UPSTREAM PR #1233: LoRA: Optimise LoKr at runtime by loci-dev · Pull Request #42 · auroralabs-loci/stable-diffusion.cpp

loci-dev · 2026-02-02T11:44:07Z

Note

Source pull request: leejet/stable-diffusion.cpp#1233

Tested with https://civitai.green/models/344873/plana-blue-archivelokr

Hip (ROCm 6.2)

Master:

	512x512	1024x1024	1024x1536
Unet compute buffer	3 295.83MB	3 993.52MB	4 860.33MB
Average time per step	0.89s	2.14s	3.2s

PR:

	512x512	1024x1024	1024x1536
Unet compute buffer	137.05MB	830.86MB	1 701.55MB
Average time per step	1.3s	4.8s	7.44s

Vulkan (AMD propreitary driver):

###Master:

	512x512	1024x1024	1024x1536
Unet compute buffer	3 363.80MB	4056.49MB	4986.61MB
Average time per step	1.02s	2.38s	3.57s

PR:

	512x512	1024x1024	1024x1536
Unet compute buffer	137.05MB	830.86MB	1 746.55MB
Average time per step	0.92s	2.98s	4.5s

TLDR: significant VRAM savings across the board. Somehow a big performance hit across all resolutions on ROCm backend (that needs some more investigation), Vulkan backend going faster at smaller resolutions, but slower at high res.

EDIT:

Not long after doing these measurments I found a way to massively reduce the performance gap (with the same compute buffer size).
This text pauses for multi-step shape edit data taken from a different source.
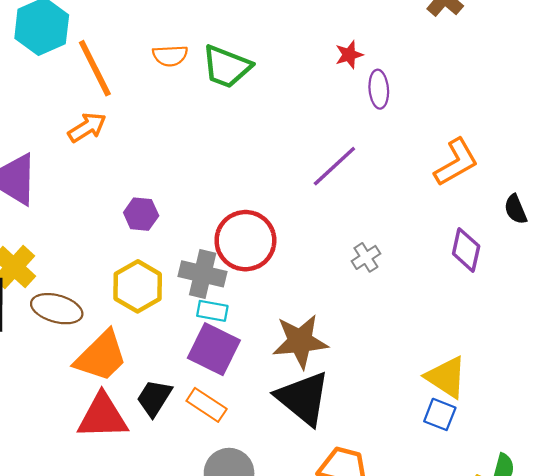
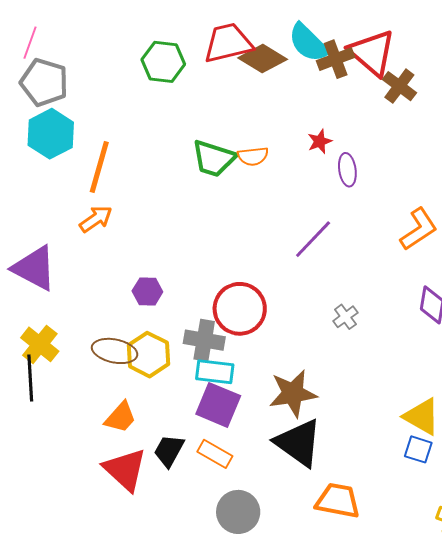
orange semicircle: (170, 56) -> (253, 156), moved
orange line: (95, 68) -> (99, 167), turned 46
brown ellipse: (57, 309) -> (115, 351), moved
cyan rectangle: (212, 311) -> (215, 372), size x1.4
orange trapezoid: (101, 356) -> (120, 417), size x0.7
red triangle: (103, 416) -> (125, 470), turned 48

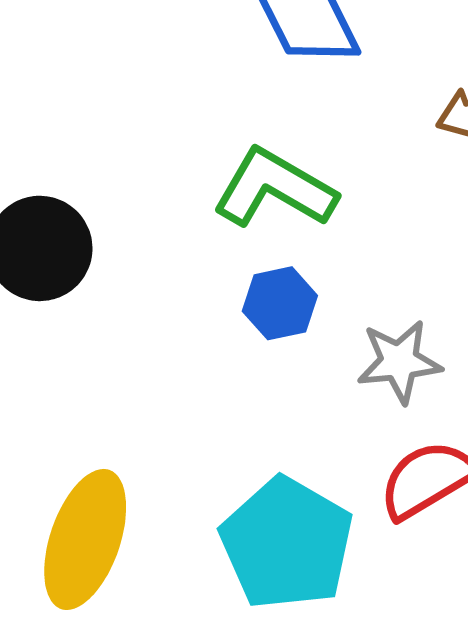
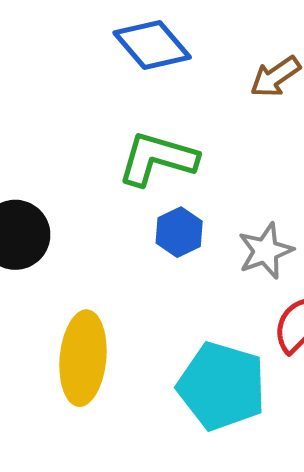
yellow ellipse: (85, 539) -> (83, 358), moved

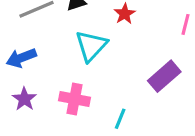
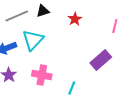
cyan triangle: (91, 46) -> (33, 40), moved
It's now consistently better than master on Vulkan,
I'm too lazy to do the all tests again for now, but for example,1024x1536 now takes 3.84s per step on ROCm, and 3.07s on Vulkan

loci-review · 2026-02-02T12:32:40Z

Overview

Analysis of stable-diffusion.cpp compared 48,132 total functions across two binaries, identifying 72 modified, 38 new, and 35 removed functions. Power consumption increased minimally: build.bin.sd-cli (+0.074%, +356.22 nJ) and build.bin.sd-server (+0.105%, +539.41 nJ).
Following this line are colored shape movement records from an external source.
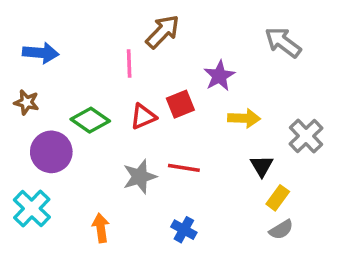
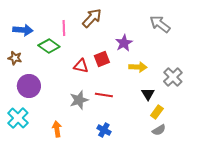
pink line: (129, 63) -> (64, 28), moved
red triangle: (143, 117) -> (81, 66), turned 35
green diamond: (90, 120) -> (49, 46), moved

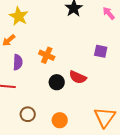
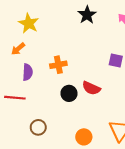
orange cross: (47, 55) -> (58, 65), turned -35
orange circle: (60, 120) -> (84, 137), moved

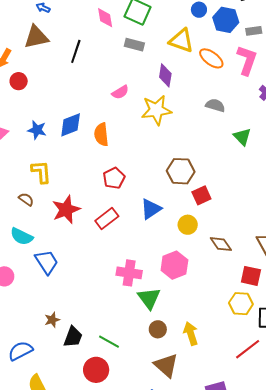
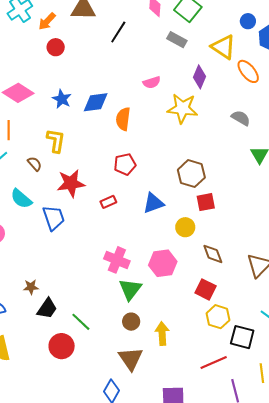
red rectangle: (107, 219) -> (108, 202), size x0.7
blue trapezoid: (47, 262) -> (54, 218), moved
red square: (251, 276) -> (205, 289), moved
The performance profile shows intentional feature-driven changes rather than unexpected degradations. The dominant factor is LoKr (Kronecker Product LoRA) support added to enable more parameter-efficient model adaptations, accounting for the majority of performance changes.

Function Analysis

LoraModel::get_out_diff (both binaries) experienced the most significant changes:

sd-server: Response time increased from 269,665ns to 476,494ns (+76.7%, +206,829ns); throughput time increased from 1,723ns to 3,860ns (+124.0%, +2,137ns)
sd-cli: Response time increased from 270,505ns to 477,821ns (+76.6%, +207,316ns); throughput time increased from 1,725ns to 3,871ns (+124.4%, +2,146ns)

These regressions result from 115 lines of new code implementing LoKr support, including detection logic for 6 weight tensors (vs. 3 for standard LoRA), type casting for Conv2D operations, rank-based scaling, and ggml_ext_lokr_forward() calls. The function executes during every forward pass of adapted layers, making it performance-critical. However, the overhead is justified by the added functionality, and an early exit mechanism ensures standard LoRA operations remain unaffected when LoKr isn't used.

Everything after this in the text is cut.